Saved entries:
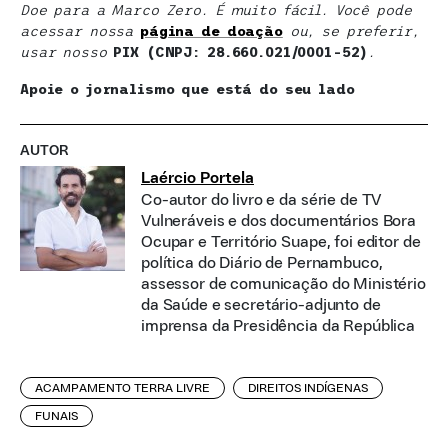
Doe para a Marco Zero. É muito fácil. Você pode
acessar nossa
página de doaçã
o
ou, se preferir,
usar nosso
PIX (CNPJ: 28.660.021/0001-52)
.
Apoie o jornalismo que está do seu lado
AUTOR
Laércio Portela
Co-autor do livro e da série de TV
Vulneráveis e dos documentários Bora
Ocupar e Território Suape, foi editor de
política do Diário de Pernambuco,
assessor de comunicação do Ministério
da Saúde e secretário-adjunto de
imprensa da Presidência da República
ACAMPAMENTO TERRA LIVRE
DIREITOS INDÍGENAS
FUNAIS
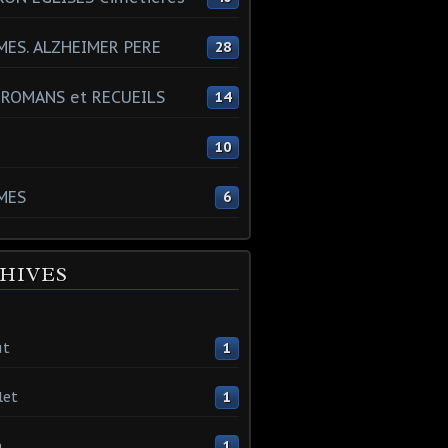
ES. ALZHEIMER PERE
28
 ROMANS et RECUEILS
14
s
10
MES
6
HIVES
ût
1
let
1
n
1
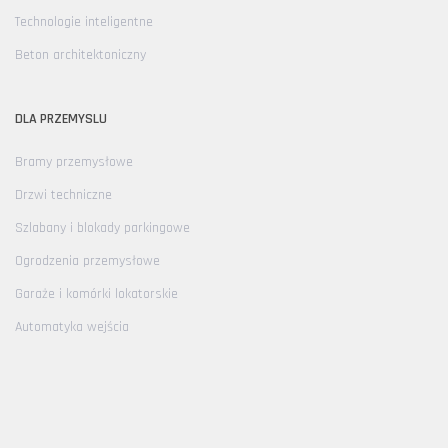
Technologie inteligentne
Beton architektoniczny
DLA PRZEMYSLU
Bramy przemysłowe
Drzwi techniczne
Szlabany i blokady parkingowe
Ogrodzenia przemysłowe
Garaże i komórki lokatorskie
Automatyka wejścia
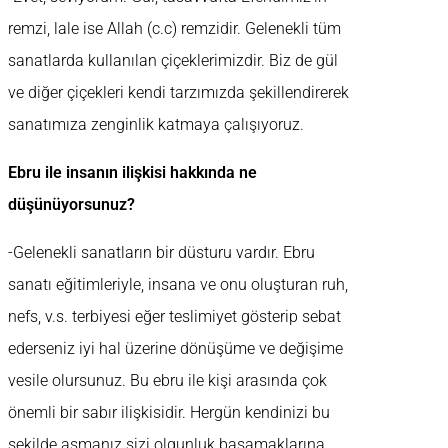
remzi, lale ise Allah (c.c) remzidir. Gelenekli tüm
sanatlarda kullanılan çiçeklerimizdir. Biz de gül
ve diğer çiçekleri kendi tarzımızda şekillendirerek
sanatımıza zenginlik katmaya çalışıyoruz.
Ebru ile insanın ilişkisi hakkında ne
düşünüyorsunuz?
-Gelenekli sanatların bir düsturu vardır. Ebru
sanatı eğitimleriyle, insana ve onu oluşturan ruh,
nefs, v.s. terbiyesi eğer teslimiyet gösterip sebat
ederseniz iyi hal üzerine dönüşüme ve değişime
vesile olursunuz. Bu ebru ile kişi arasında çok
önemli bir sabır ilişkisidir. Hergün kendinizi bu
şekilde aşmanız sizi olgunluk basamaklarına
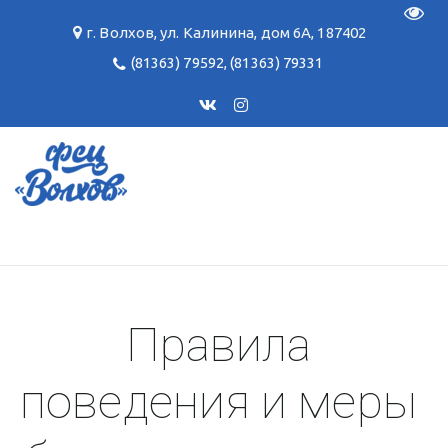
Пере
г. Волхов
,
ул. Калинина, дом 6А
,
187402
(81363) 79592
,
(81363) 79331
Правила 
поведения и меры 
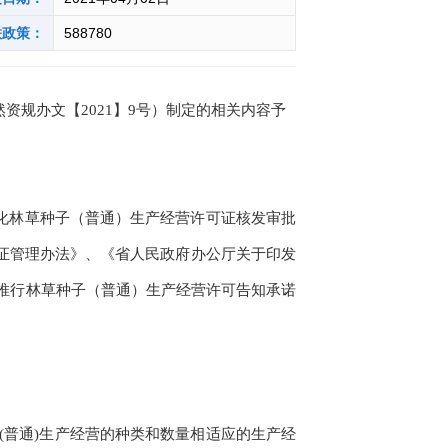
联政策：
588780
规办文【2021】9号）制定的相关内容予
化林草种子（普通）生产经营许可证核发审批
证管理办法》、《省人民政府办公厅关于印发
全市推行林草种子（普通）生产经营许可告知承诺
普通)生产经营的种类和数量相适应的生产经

◆ **Exercise goal**
Transcribe every record above exactly, leaving out the pictures.

◆ **Completed task**
Doe para a Marco Zero. É muito fácil. Você pode
acessar nossa
página de doaçã
o
ou, se preferir,
usar nosso
PIX (CNPJ: 28.660.021/0001-52)
.
Apoie o jornalismo que está do seu lado
AUTOR
Laércio Portela
Co-autor do livro e da série de TV
Vulneráveis e dos documentários Bora
Ocupar e Território Suape, foi editor de
política do Diário de Pernambuco,
assessor de comunicação do Ministério
da Saúde e secretário-adjunto de
imprensa da Presidência da República
ACAMPAMENTO TERRA LIVRE
DIREITOS INDÍGENAS
FUNAIS
ES. ALZHEIMER PERE
28
 ROMANS et RECUEILS
14
s
10
MES
6
HIVES
ût
1
let
1
n
1
Technologie inteligentne
Beton architektoniczny
DLA PRZEMYSLU
Bramy przemysłowe
Drzwi techniczne
Szlabany i blokady parkingowe
Ogrodzenia przemysłowe
Garaże i komórki lokatorskie
Automatyka wejścia
remzi, lale ise Allah (c.c) remzidir. Gelenekli tüm
sanatlarda kullanılan çiçeklerimizdir. Biz de gül
ve diğer çiçekleri kendi tarzımızda şekillendirerek
sanatımıza zenginlik katmaya çalışıyoruz.
Ebru ile insanın ilişkisi hakkında ne
düşünüyorsunuz?
-Gelenekli sanatların bir düsturu vardır. Ebru
sanatı eğitimleriyle, insana ve onu oluşturan ruh,
nefs, v.s. terbiyesi eğer teslimiyet gösterip sebat
ederseniz iyi hal üzerine dönüşüme ve değişime
vesile olursunuz. Bu ebru ile kişi arasında çok
önemli bir sabır ilişkisidir. Hergün kendinizi bu
şekilde aşmanız sizi olgunluk basamaklarına
Пере
г. Волхов
,
ул. Калинина, дом 6А
,
187402
(81363) 79592
,
(81363) 79331
Правила 
поведения и меры 
联政策：
588780
规办文【2021】9号）制定的相关内容予
化林草种子（普通）生产经营许可证核发审批
证管理办法》、《省人民政府办公厅关于印发
全市推行林草种子（普通）生产经营许可告知承诺
普通)生产经营的种类和数量相适应的生产经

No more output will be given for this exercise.